Let me tell you a story about a soup I’ve come to adore. It’s thick, creamy, and packed with the comforting taste of autumn. We’re talking about Panera Bread’s Butternut Squash Soup. It was one chilly day when I first tried it. 
Prep Time: 15 minutes
Cook Time: 50 minutes
Total Time: 1 hour 5 minutes
Course: Main Course
Cuisine: American
Keyword: Panera Bread Butternut Squash Soup Recipe
Servings: 6 Servings
Calories: 236kcal
Author: Bex Smith

Equipment

  • large pot

Ingredients

  • 1 medium onion finely diced
  • 2 tablespoons unsalted butter
  • 3 pounds butternut squash peeled and cut into cubes
  • 1 cup carrots peeled and sliced
  • 2 cups vegetable stock
  • ½ cup apple cider
  • ¼ cup grated Pecorino Romano cheese
  • 1 teaspoon light brown sugar
  • teaspoon ground coriander
  • ½ teaspoon ground cinnamon
  • a pinch of cayenne pepper
  • Kosher salt to taste
  • Freshly ground black pepper to taste
  • Toasted salted pumpkin seeds for garnish

Instructions

Step 1: Sautéing the Aromatics

  • In a large pot, melt the unsalted butter over medium heat.
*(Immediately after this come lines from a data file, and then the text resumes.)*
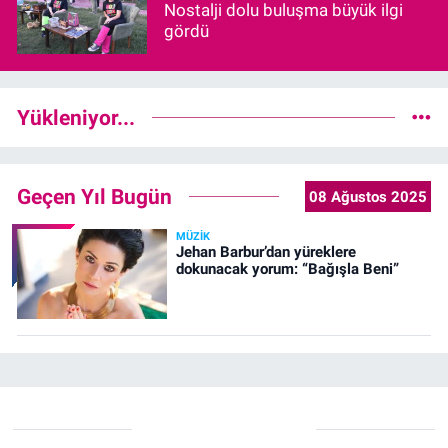
Nostalji dolu buluşma büyük ilgi
gördü
Yükleniyor...
Geçen Yıl Bugün
08 Ağustos 2025
MÜZIK
Jehan Barbur’dan yüreklere
dokunacak yorum: “Bağışla Beni”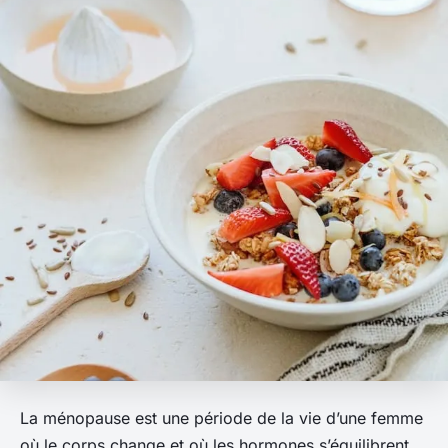
La ménopause est une période de la vie d’une femme
où le corps change et où les hormones s’équilibrent.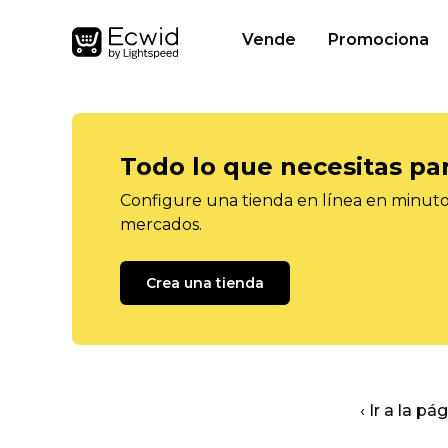
Vende
Promociona
Todo lo que necesitas pa
Configure una tienda en línea en minutos
mercados.
Crea una tienda
‹ Ir a la pá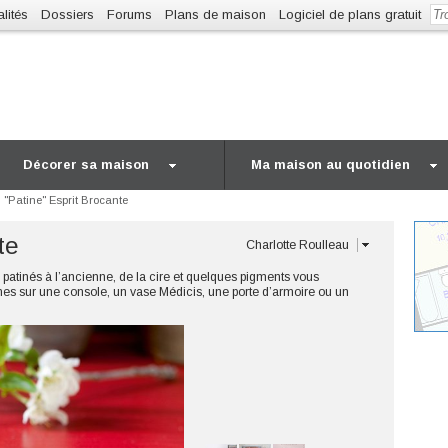
lités
Dossiers
Forums
Plans de maison
Logiciel de plans gratuit
Décorer sa maison
Ma maison au quotidien
"Patine" Esprit Brocante
te
Charlotte Roulleau
patinés à l’ancienne, de la cire et quelques pigments vous
ines sur une console, un vase Médicis, une porte d’armoire ou un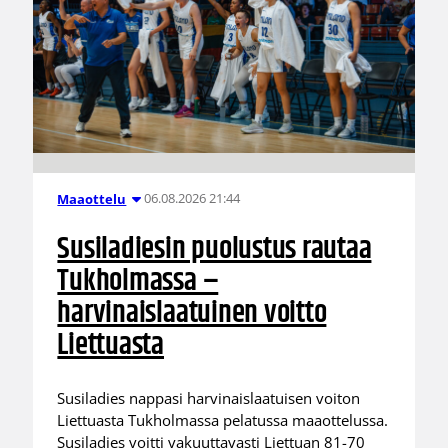
06.08.2026 21:44
Maaottelu
Susiladiesin puolustus rautaa
Tukholmassa –
harvinaislaatuinen voitto
Liettuasta
Susiladies nappasi harvinaislaatuisen voiton
Liettuasta Tukholmassa pelatussa maaottelussa.
Susiladies voitti vakuuttavasti Liettuan 81-70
Add the finely diced onion. Sauté it for about 5-7 minutes until the onion becomes translucent and fragrant. The intoxicating smell will draw everyone into the kitchen!
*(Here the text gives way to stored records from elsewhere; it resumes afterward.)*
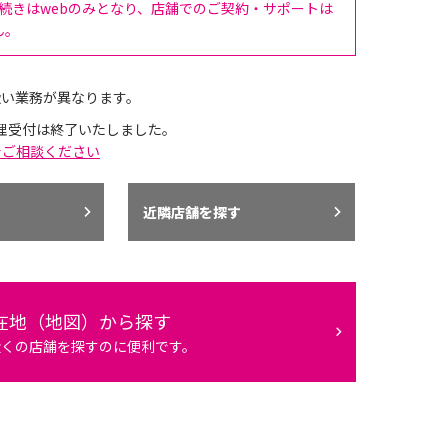
手続きはwebのみとなり、店舗でのご契約・サポートは
ん。
扱い業務が異なります。
理受付は終了いたしました。
でご相談ください
近隣店舗を探す
在地（地図）から探す
近くの店舗を探すのに便利です。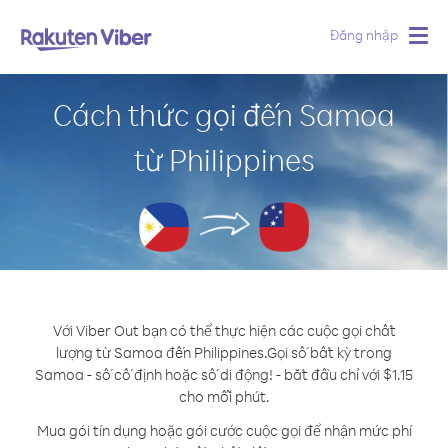
Đăng nhập
Togg
navig
Cách thức gọi đến Samoa
từ Philippines
Với Viber Out bạn có thể thực hiện các cuộc gọi chất
lượng từ Samoa đến Philippines.
Gọi số bất kỳ trong
Samoa - số cố định hoặc số di động! - bắt đầu chỉ với $1.15
cho mỗi phút.
Mua gói tín dụng hoặc gói cước cuộc gọi để nhận mức phí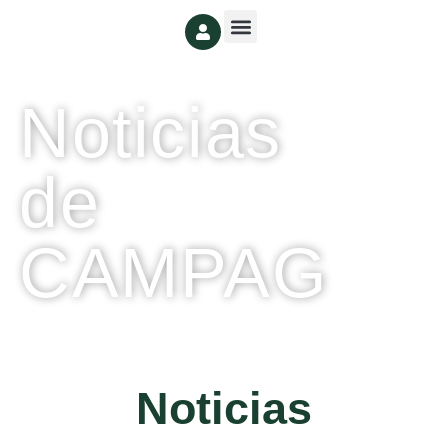
Noticias
de
CAMPAG
Noticias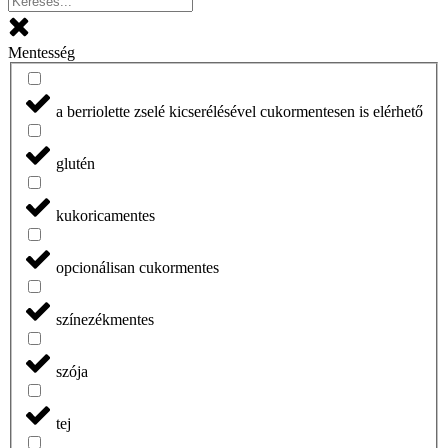
Mentesség
a berriolette zselé kicserélésével cukormentesen is elérhető
glutén
kukoricamentes
opcionálisan cukormentes
színezékmentes
szója
tej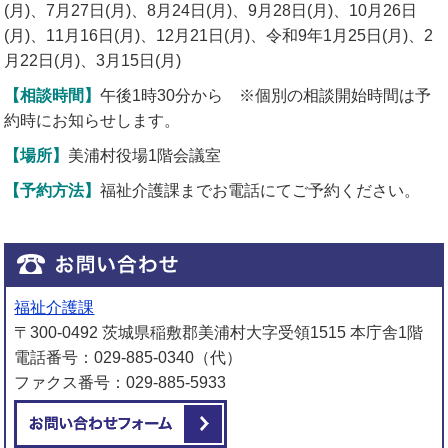
(月)、7月27日(月)、8月24日(月)、9月28日(月)、10月26日
(月)、11月16日(月)、12月21日(月)、令和9年1月25日(月)、2
月22日(月)、3月15日(月)
【相談時間】
午後1時30分から ※個別の相談開始時間は予
約時にお知らせします。
【場所】
美浦村役場1階会議室
【予約方法】
福祉介護課までお電話にてご予約ください。
福祉介護課
〒300-0492 茨城県稲敷郡美浦村大字受領1515 本庁舎1階
電話番号：029-885-0340（代）
ファクス番号：029-885-5933
メールでお問い合わせをする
Step 2: Adding the Vegetables

  • Next, toss in the butternut squash cubes and sliced carrots, stirring to mix everything. Cook for another 5-10 minutes, allowing the vegetables to start softening. This step helps to develop layers of flavor.

Step 3: Pouring in the Liquid

  • Once your vegetables are sautéed, it’s time to add the vegetable stock and apple cider. Pour them into the pot, stirring gently. The cider adds sweetness and an incredible depth to the overall flavor.

Step 4: Season to Perfection

  • Now, sprinkle in the brown sugar, ground coriander, ground cinnamon, cayenne pepper, salt, and black pepper. Adjust the quantities based on your taste preference. Remember, cooking is about personal flavor!

Step 5: Simmering the Soup

  • Bring the mixture to a boil. Once it’s bubbling, lower the heat and let it simmer uncovered for about 20-25 minutes. By this point, the butternut squash and carrots should be tender and easy to mash.

Step 6: Blending the Soup

  • After the vegetables have softened, use an immersion blender or regular blender to blend everything until it reaches a smooth consistency. If using a regular blender, remember to allow steam to escape to avoid splatters. If you like some texture, feel free to leave small chunks in the mix.

Step 7: Final Touches

  • Once blended, return the soup to the pot. Stir in the grated Pecorino Romano cheese until it melts into the soup, enhancing the creaminess. Adjust seasoning if necessary, and then let it warm up just enough before serving.

Notes

Here are some tips to make your butternut squash soup exceptional:
  • Roast the Vegetables: For a deeper flavor, roast the butternut squash and carrots before adding them to the pot. This can introduce caramelized notes that enhance the soup.
  • Choose Fresh Ingredients: Fresh vegetables give the best flavor. If possible, use organic squash and carrots to ensure quality.
  • Adjust the Thickness: If you prefer a thinner soup, add more vegetable stock or water. For a thicker version, reduce the liquid.
  • Experiment with Spices: Don’t be afraid to try different spices. Nutmeg or ginger can also add a delightful twist.
  • Presentation Matters: A drizzle of cream or a sprinkle of herbs can make a homemade dish look professional.